**Task goal**
The lines to copy are those in the listing that hold the word "номера".
[Start of Attachment]
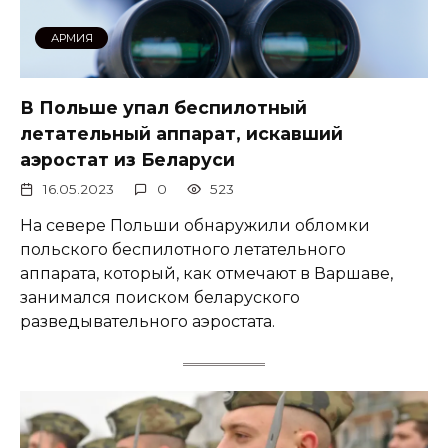
АРМИЯ
В Польше упал беспилотный
летательный аппарат, искавший
аэростат из Беларуси
16.05.2023
0
523
На севере Польши обнаружили обломки
польского беспилотного летательного
аппарата, который, как отмечают в Варшаве,
занимался поиском беларуского
разведывательного аэростата.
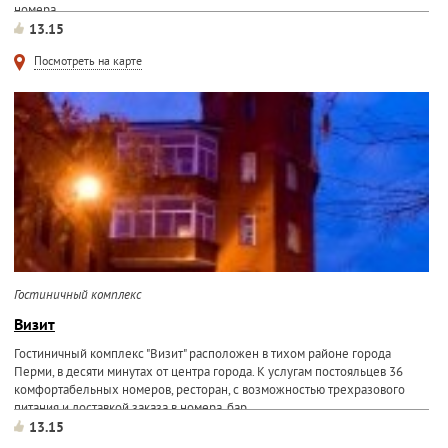
номера...
13.15
Посмотреть на карте
Гостиничный комплекс
Визит
Гостиничный комплекс "Визит" расположен в тихом районе города
Перми, в десяти минутах от центра города. К услугам постояльцев 36
комфортабельных номеров, ресторан, с возможностью трехразового
питания и доставкой заказа в номера, бар...
13.15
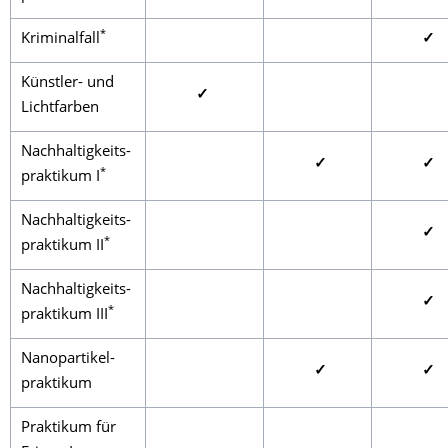
*
Kriminalfall
✓
Künstler- und
✓
Lichtfarben
Nachhaltigkeits-
✓
✓
*
praktikum I
Nachhaltigkeits-
✓
*
praktikum II
Nachhaltigkeits-
✓
*
praktikum III
Nanopartikel-
✓
✓
praktikum
Praktikum für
[End of Attachment]
**Response below**
номера...
питания и доставкой заказа в номера, бар...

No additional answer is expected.